Nandi

Personal information
- Full name: Álvaro Hernández de Miguel
- Date of birth: 9 August 1990 (age 35)
- Place of birth: Soria, Spain
- Height: 1.87 m (6 ft 2 in)
- Position: Centre back

Team information
- Current team: Internacional de Madrid
- Number: 4

Youth career
- Numancia

Senior career*
- Years: Team / Apps / (Gls)
- 2008–2011: Numancia B / 101 / (3)
- 2008–2011: Numancia / 5 / (1)
- 2011–2012: Murcia B / 34 / (0)
- 2012–2017: Tudelano / 122 / (5)
- 2017–2018: SS Reyes / 23 / (1)
- 2018–2020: Talavera / 49 / (1)
- 2020–: Internacional de Madrid / 2 / (0)

= Nandi (footballer) =

Spanish footballer

Álvaro Hernández de Miguel (born 9 August 1990), commonly known as Nandi, is a Spanish footballer who plays for Internacional de Madrid as a central defender.

==Football career==
Born in Soria, Castile and León, Nandi finished his graduation with CD Numancia's youth setup, and made his senior debuts with the reserves in the 2007–08 season in the Tercera División. On 14 June 2008, while still a junior, he made his first-team debut, starting in a 2–2 home draw against Polideportivo Ejido, in the Segunda División.

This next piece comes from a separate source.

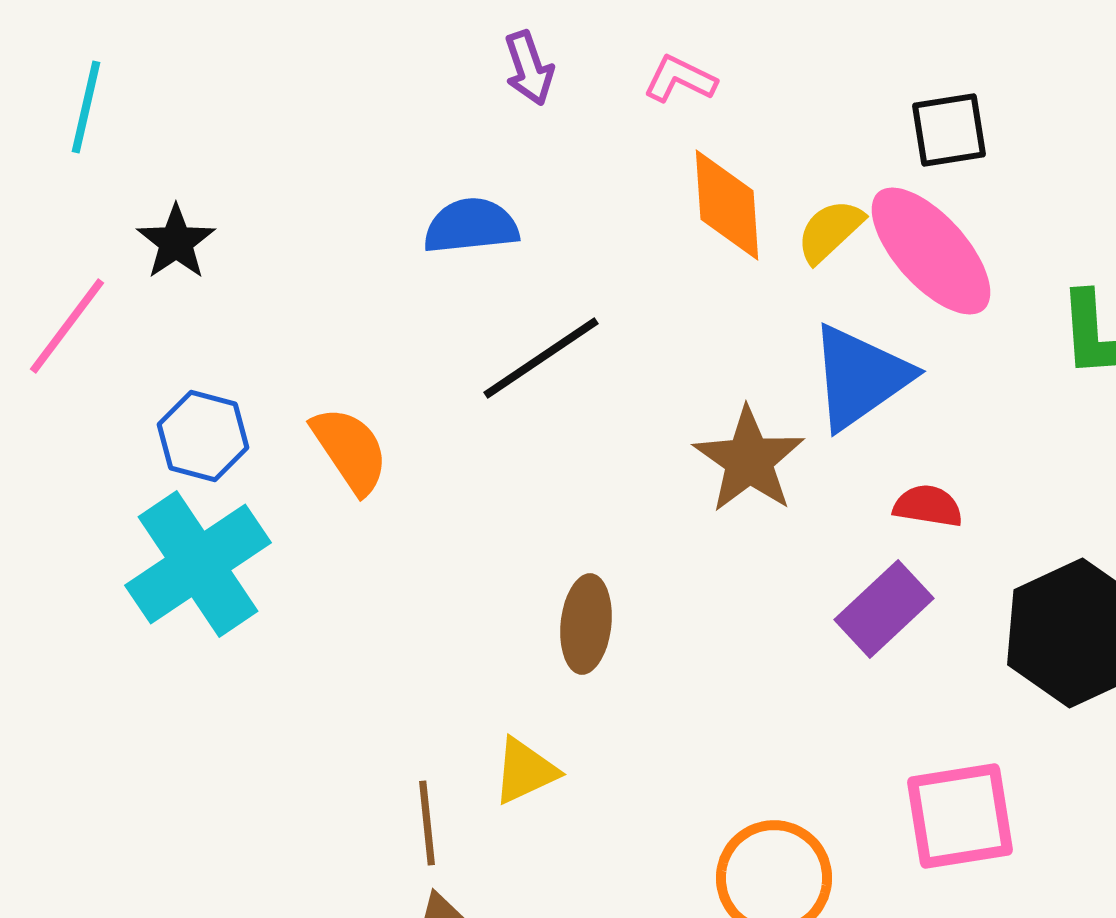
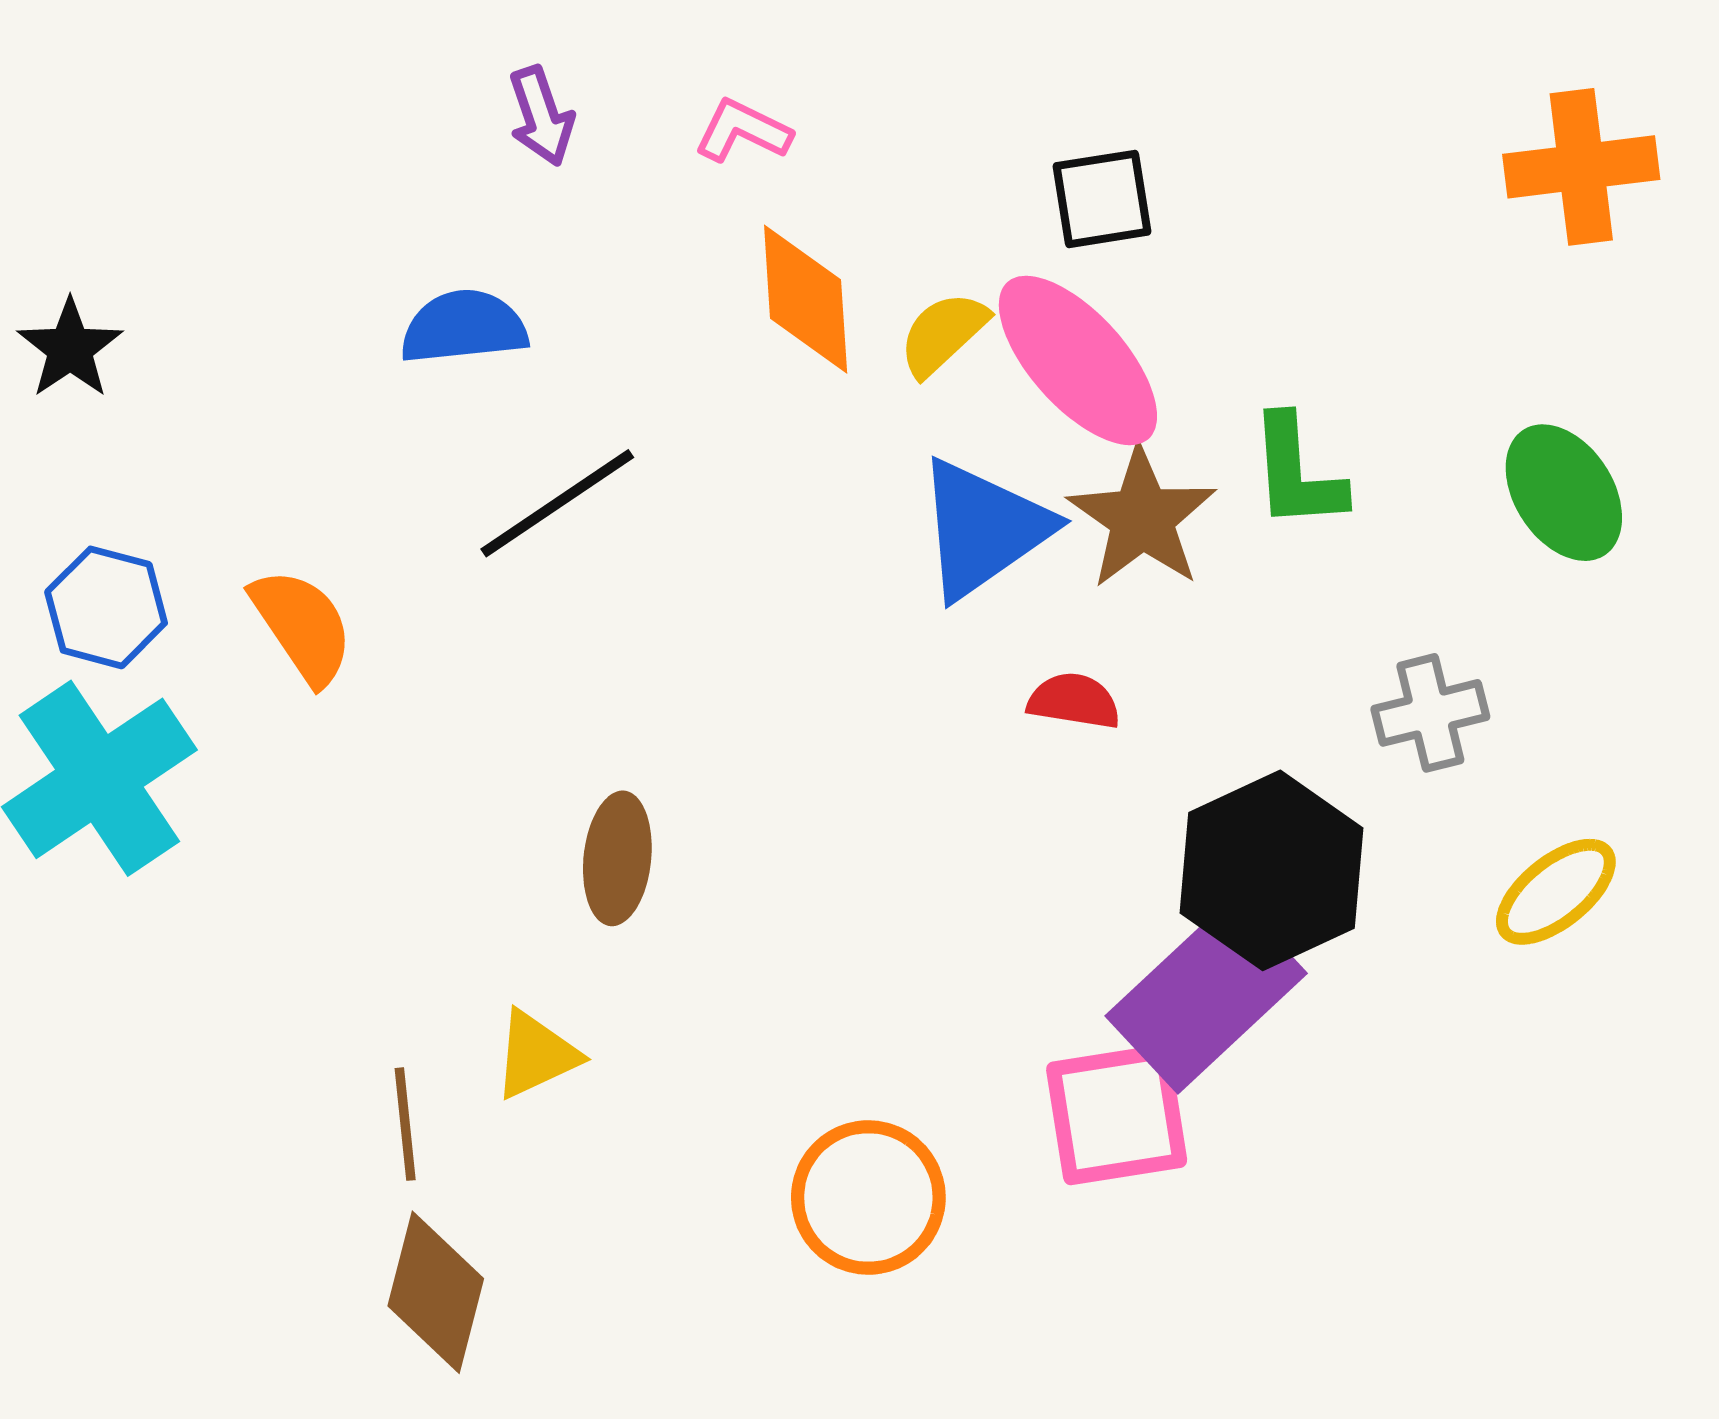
brown star: (749, 460) -> (1142, 518), moved
purple rectangle: (884, 609) -> (1206, 995), moved, size x1.5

On 12 November Nandi appeared with the main squad in a 0–2 away loss against Sporting de Gijón, playing the last eight minutes in the season's Copa del Rey. On 19 June 2010 he scored his first professional goal, but in a 2–4 away loss against Cádiz CF.

In July 2011 Nandi signed with another reserve team, Real Murcia Imperial, also in the fourth level. A season later he joined Segunda División B side CD Tudelano.